Proposals to allow tenant farmers to sell secure tenancies for value have been described as the “missing piece in the tenancy jigsaw”.
The Scottish Tenant Farmers’ Association (STFA) has praised government for the plans, which are set to go into the upcoming land reform bill.
However the plans have been attacked by landowners, who this week wrote to the farm minister, Richard Lochhead, warning they were damaging for the sector.
STFA chairman Christopher Nicholson said: “Secure tenants will now have a route that allows them to exit their tenancies without relying on family members succeeding, secure tenancies will become available for newer farmers seeking a base for their developing businesses, and there is a greater likelihood of holdings remaining under secure tenure which gives incentive for tenants to modernise and invest.”

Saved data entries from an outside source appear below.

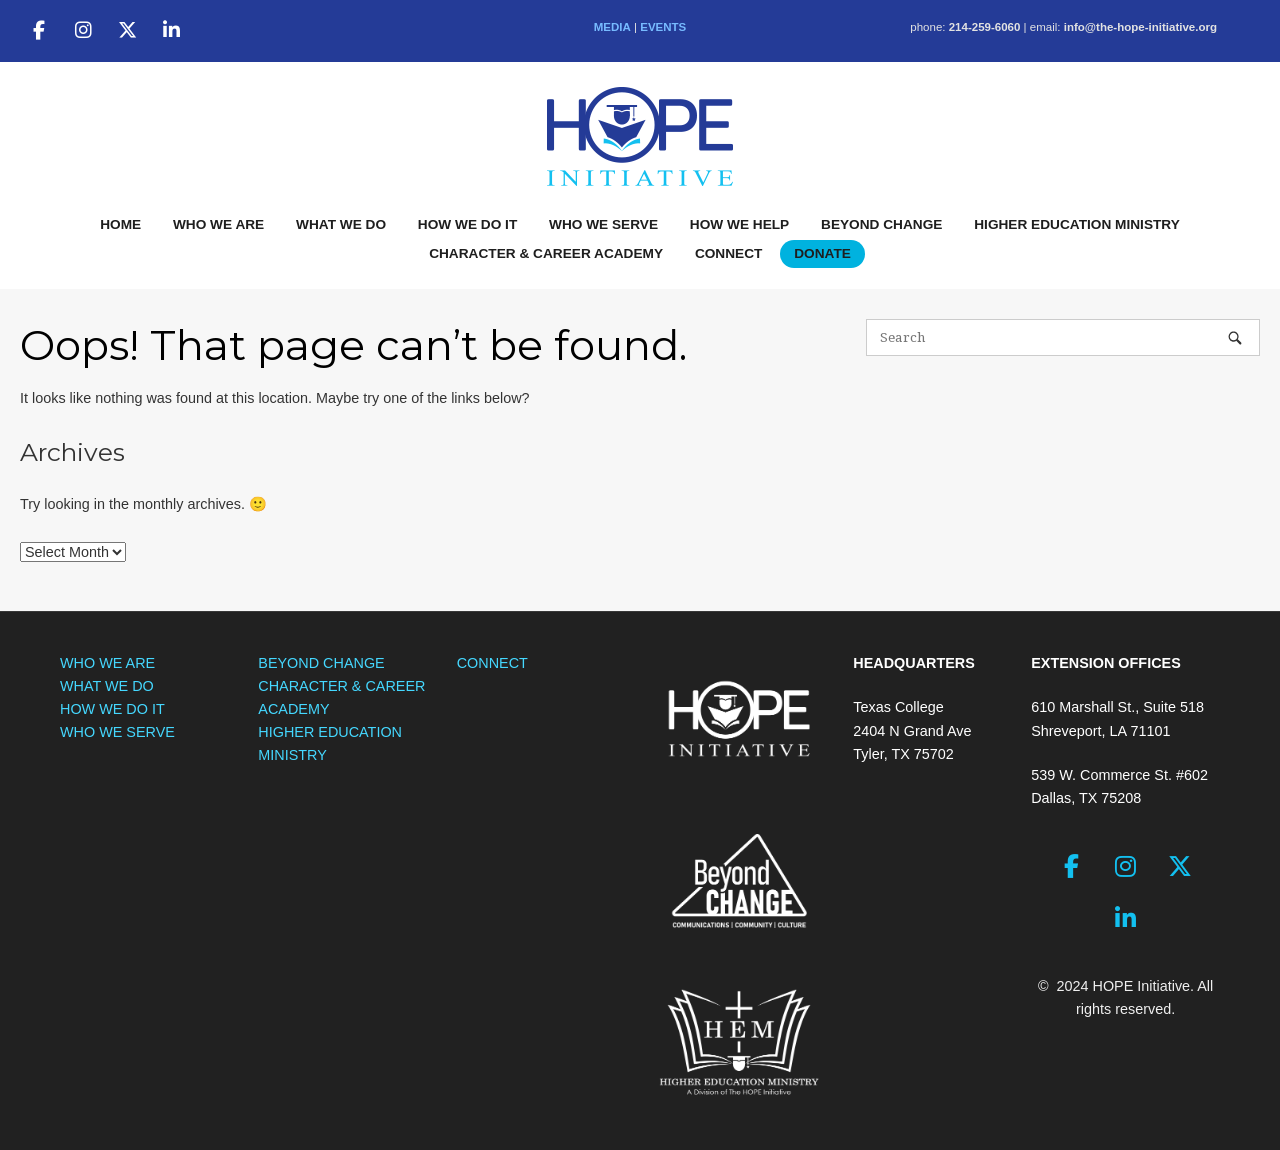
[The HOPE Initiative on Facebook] (39, 31)
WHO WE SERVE (603, 224)
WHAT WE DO (341, 224)
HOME (120, 224)
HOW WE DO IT (467, 224)
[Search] (1235, 337)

He attacked the landowners’ letter and said it was proof of “the dogged resistance of some landlords to deny agricultural opportunity in the wider interest”.
He added: “The valuation of the tenant’s interest in their lease and improvements will not disadvantage landlords with the expectation of gaining vacant possession of a holding where the tenant has no successors.
“The valuation method proposed takes account of when a landlord would otherwise have been likely to recover vacant possession from the tenant and if the tenant is nearing retirement without successors the vacant possession premium will be minimal and the cost to the landlord will be no more than their current obligation to compensate for tenant’s improvements.
“STFA has long advocated the assignation of 1991 tenancies to non-family members and welcomes the government’s decision to include it in the bill. This new provision carefully balances the rights of landlords and tenants and in many ways provides the missing piece in the tenancy jigsaw and makes the bill a more complete package.
“Not only will this measure open up opportunities for tenants to retire but it will also provide new entrants and progressing farmers access to secure tenancies and help to re-instate the missing rungs in the farming ladder.”